Hillbilly Nationalists, Oregon's Black Panthers and the Occupy Movement

10 minutes with author and social justice organizer James Tracy

Oh, those Occupiers, just a bunch of white, middle class college kids in thrift store clothing, right? Maybe not, says James Tracy. He's the co-author of Hillbilly Nationalists, Urban Race Rebels, and Black Power: Community Organizing in Radical Times, a new book which uncovers the little-known stories of the poor and working class white Americans who organized and fought against racism, inequality and Vietnam in the 1960s and '70s.--- Tracy, who is a "social justice organizer" in the Bay Area and will be appearing at Powell's this Sunday to promote his book, says today's Occupy activists can learn from their stories of mobilizing across class and racial lines.

WW: Tell us a little bit about Hillbilly Nationalists and how it came about.
James Tracy: The book is about working class white people who flipped sides form working with racists like the Klu Klux Klan and George Wallace and started working with the Black Panther Party and the Young Lords and Martin Luther King.

The book came about—both [co-author] Amy [Sonnie] and I were working on the same subject separately. We were both community organizers and grappling with the same questions that are very current today around how to build alliances that last for social change, especially around how do you work simultaneously for economic justice and for racial justice. Both of our mentors at the time—my mentor was an ex-Black Panther Party member and her mentor was a former member of the Student Nonviolent Coordinating Committee—told us about these histories and got us fascinated, so we were working on it for a while, then this friend said, "Hey, you guys are working on the same book project!" So I called her for three weeks straight and begged her to work on the project with me and that was seven years ago.

Part of the book explores activism in Oregon in the late '60s and early '70s; what did you learn researching this part of the country?
The Young Patriots and the Black Panther Party were trying to build a west coast network, and Eugene seemed to be a place to do that because there was a lot of student activism at the time, there was a campus there and there was Chuck Armsbury, who was a working class guy from Kansas who also happened to be a Rhodes scholar and a professor there. So in Seattle, Aaron [Dixon]—he was the head of the Seattle Panthers—basically ordered a bunch of guys from L.A. to move into Oregon and start a Black Panther Party chapter there to complement the Patriots and build a rainbow coalition.

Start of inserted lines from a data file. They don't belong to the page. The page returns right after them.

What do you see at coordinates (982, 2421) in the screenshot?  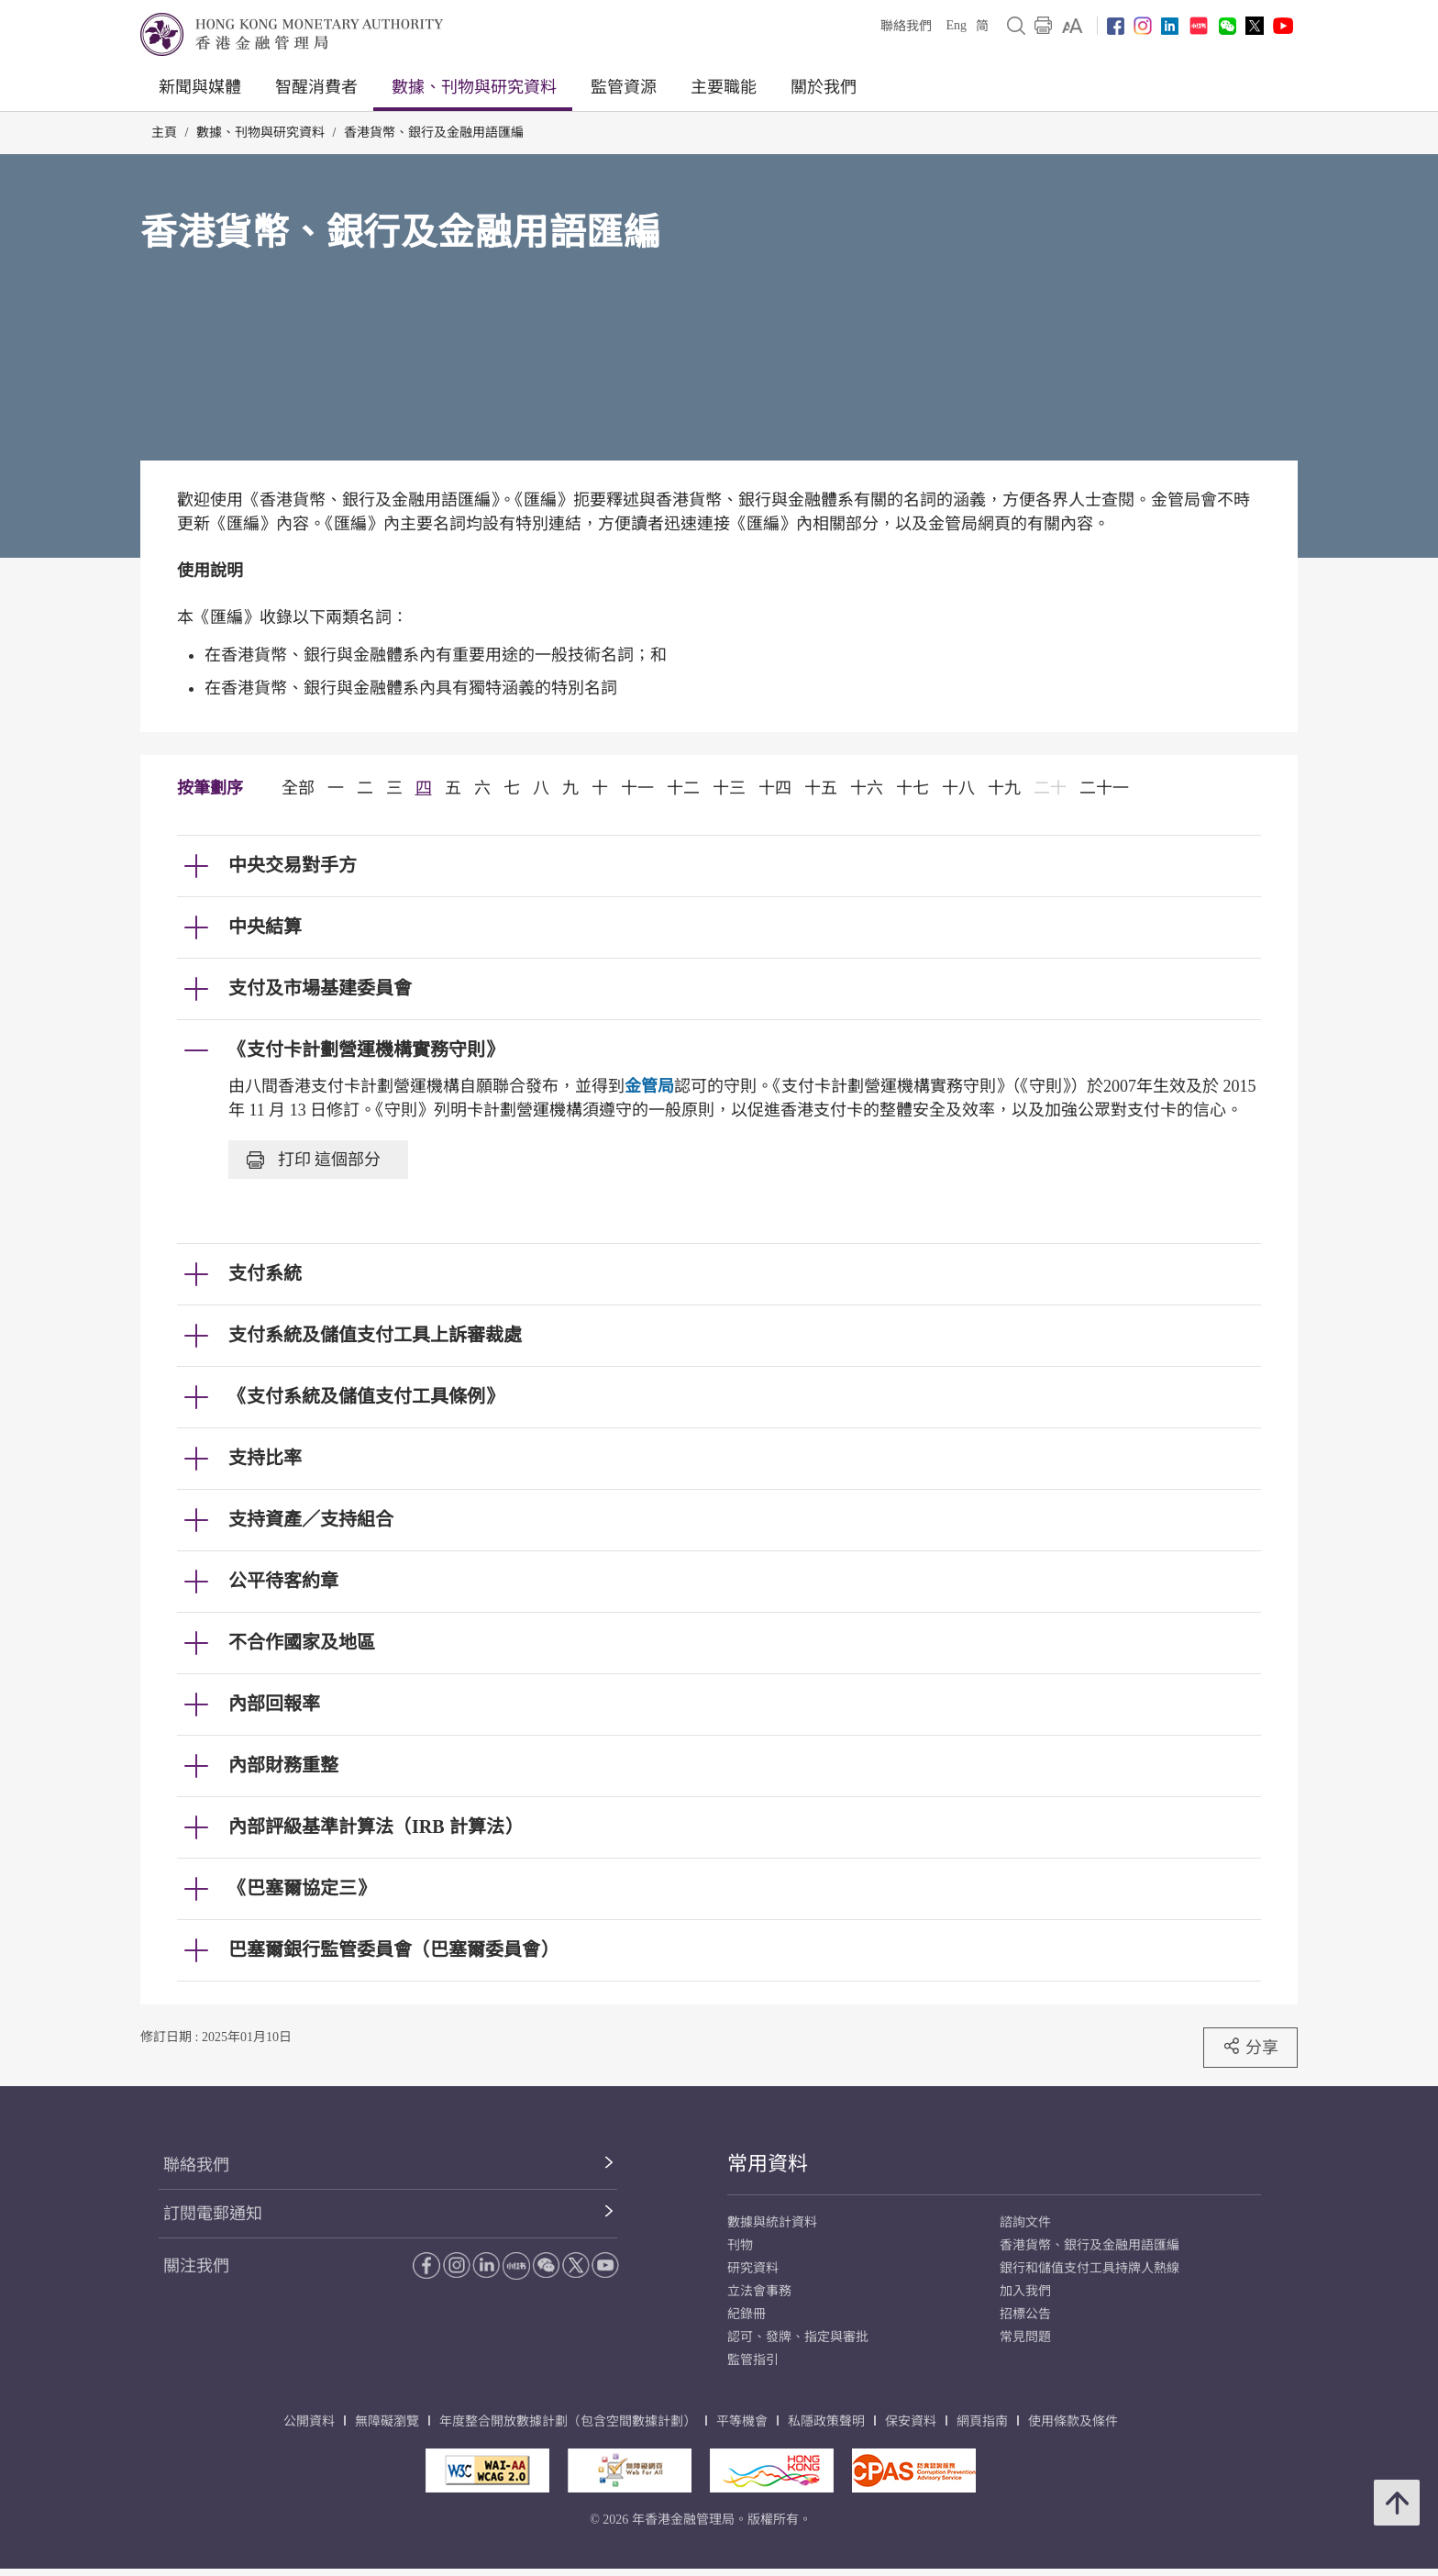 I see `網頁指南` at bounding box center [982, 2421].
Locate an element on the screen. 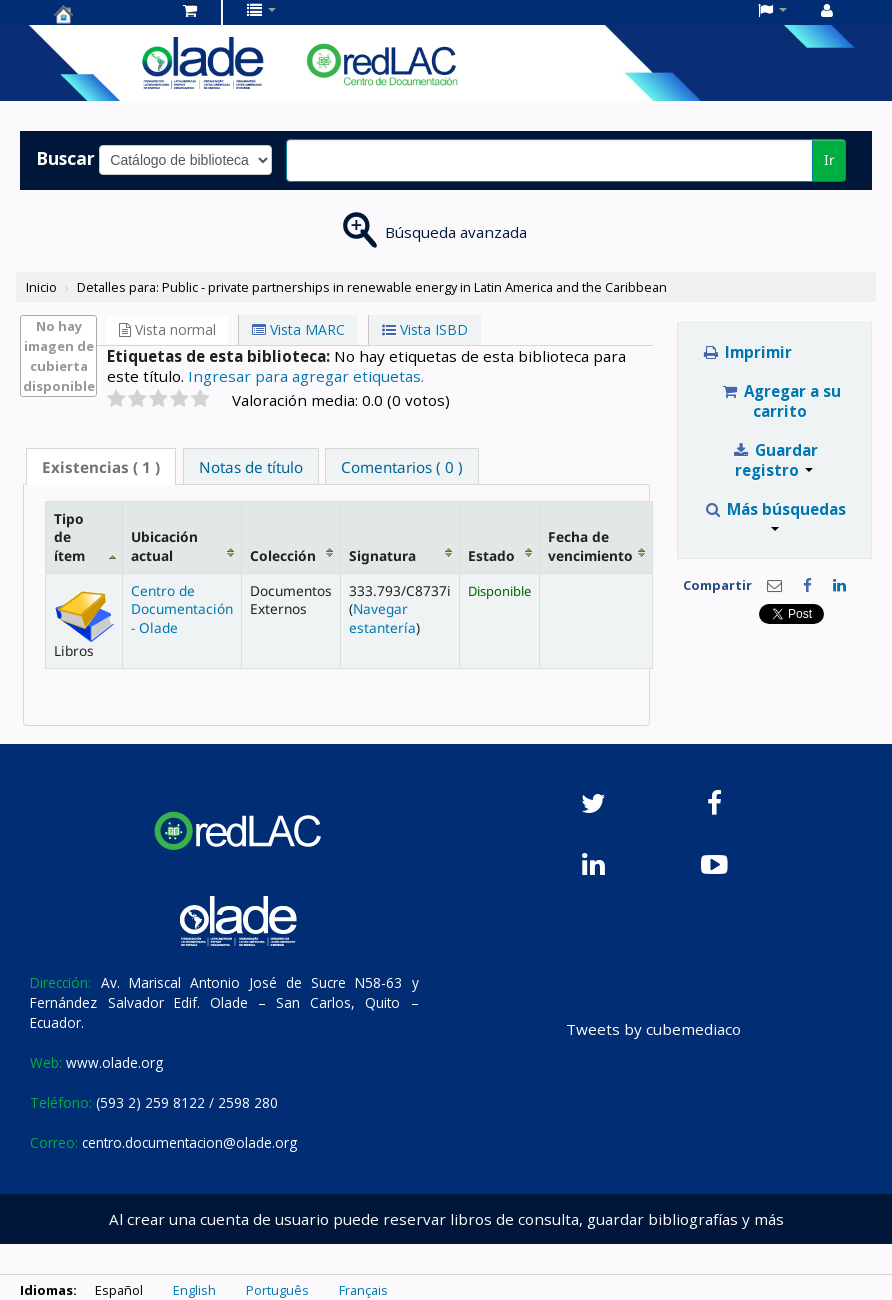 The image size is (892, 1300). Ubicación actual [Ubicación actual: activate to sort column ascending] is located at coordinates (164, 545). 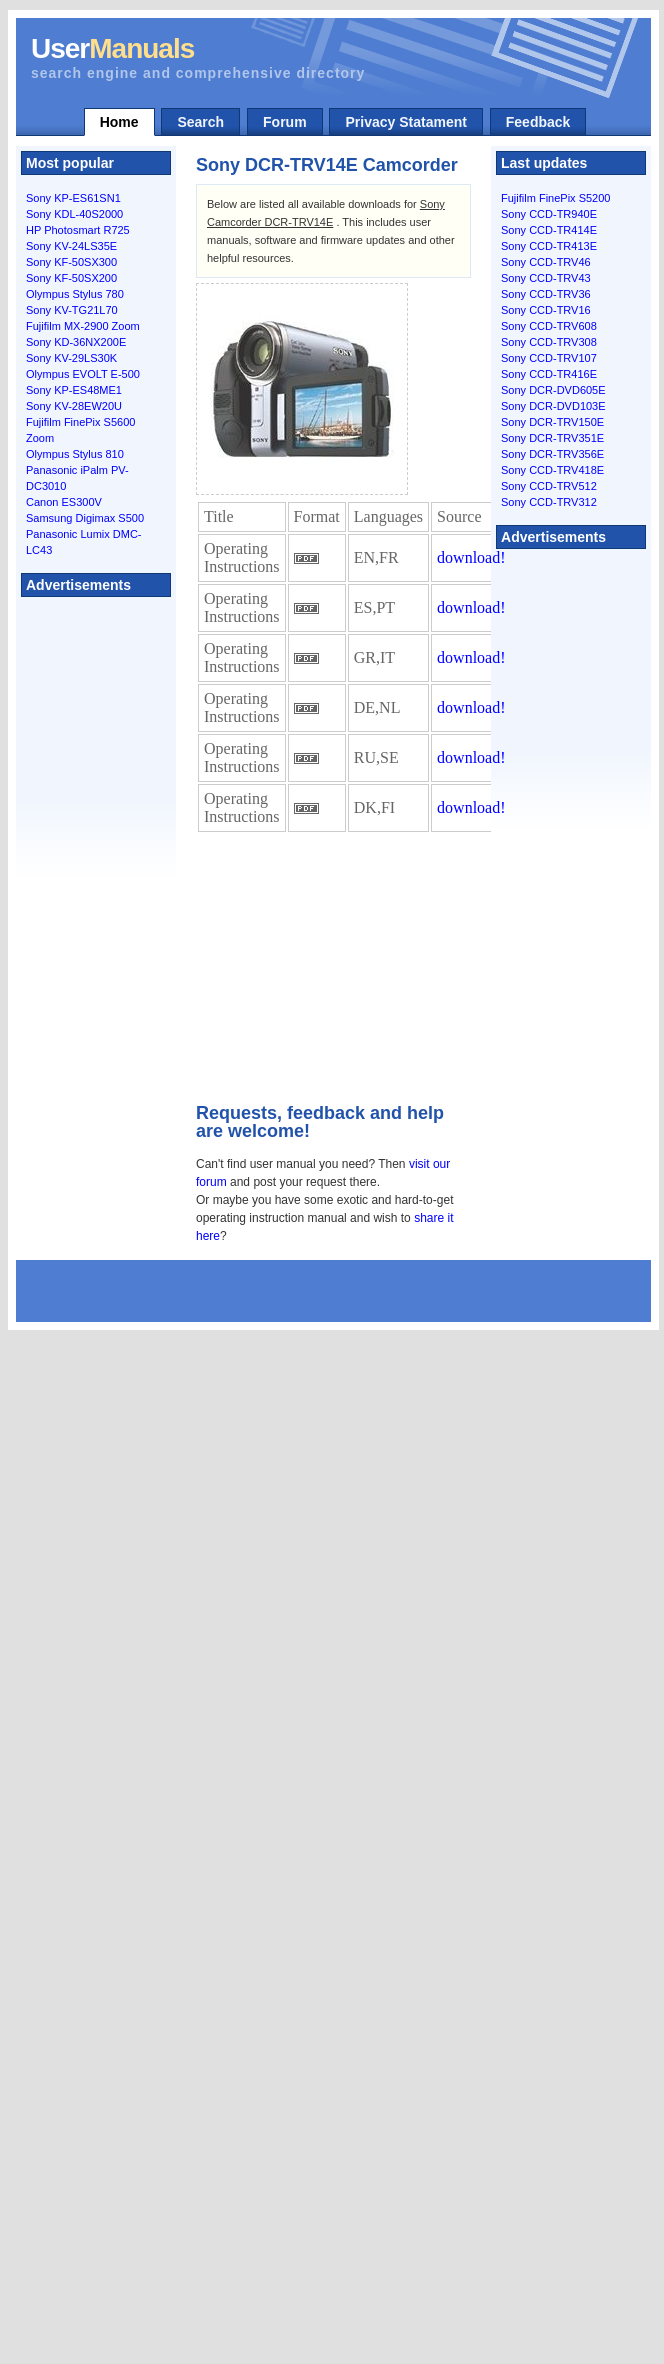  What do you see at coordinates (546, 262) in the screenshot?
I see `Sony CCD-TRV46` at bounding box center [546, 262].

Tracy, left, with co-author Amy Sonnie
And of course that history, just about everything else, was cut short by violence within the movement and also done to the movement, so it never really had the chance to bloom fully. It would have been very interesting to see what that alliance might have brought to Oregon—especially the rural areas that even today have a fairly high White Aryan Resistance membership.

People obviously still view protestors as predominantly middle class liberal arts students—the Occupy movement is a great example of that. Do you think it's still an unfair characterization?
Absolutely. In my experience, I see a lot of working class people often minimize their own experience to be part of a larger movement—especially working class white people, but not confined to that by any stretch of the imagination. All the questions that are coming out of the Occupy movement basically boils down to how do you achieve a lasting team and lasting alliance out of a group that is one half the newly precarious, and the [other] people who’ve been under the boot of oppression for hundreds of years. Really it comes down to: this is a creative moment. If people can come up with lasting and serious ways of building this alliance, then there’s a chance that change can be made. And if not, well, we saw what happened around the Seattle occupation movements in '99. They’re looked back on as a moment in history where the good fight was fought, but nothing really came out of it.

So touring around the country to promote this book, you must have seen a lot of the Occupy protests in each city. What's the most interesting thing you've noticed?
It's really interesting to see the experimentation that's been going on, as far as tactics go. You're seeing a really healthy development, where you see in New York where it all started, people are starting to move away from just occupying Wall Street and do tenant defense work and foreclosure defense work, and walking picket lines, and reinventing their tactics; showing a sophistication around tactics that I think hasn't really been there for a while.

The second thing I'd say is that six weeks ago, the only thing that was in the media about the economy was debt ceilings and "blame the poor" rhetoric, and now we have a national conversation around corporate accountability and what kind of world we want to live in. So even if the occupations go away or turn into something very different, I think we have the occupiers to thank for a very different public dialogue.

GO: James Tracy and Amy Sonnie will be at Powell's City of Books, 1005 W Burnside St., on Sunday, Nov. 13 at 7:30 pm. Free. All ages.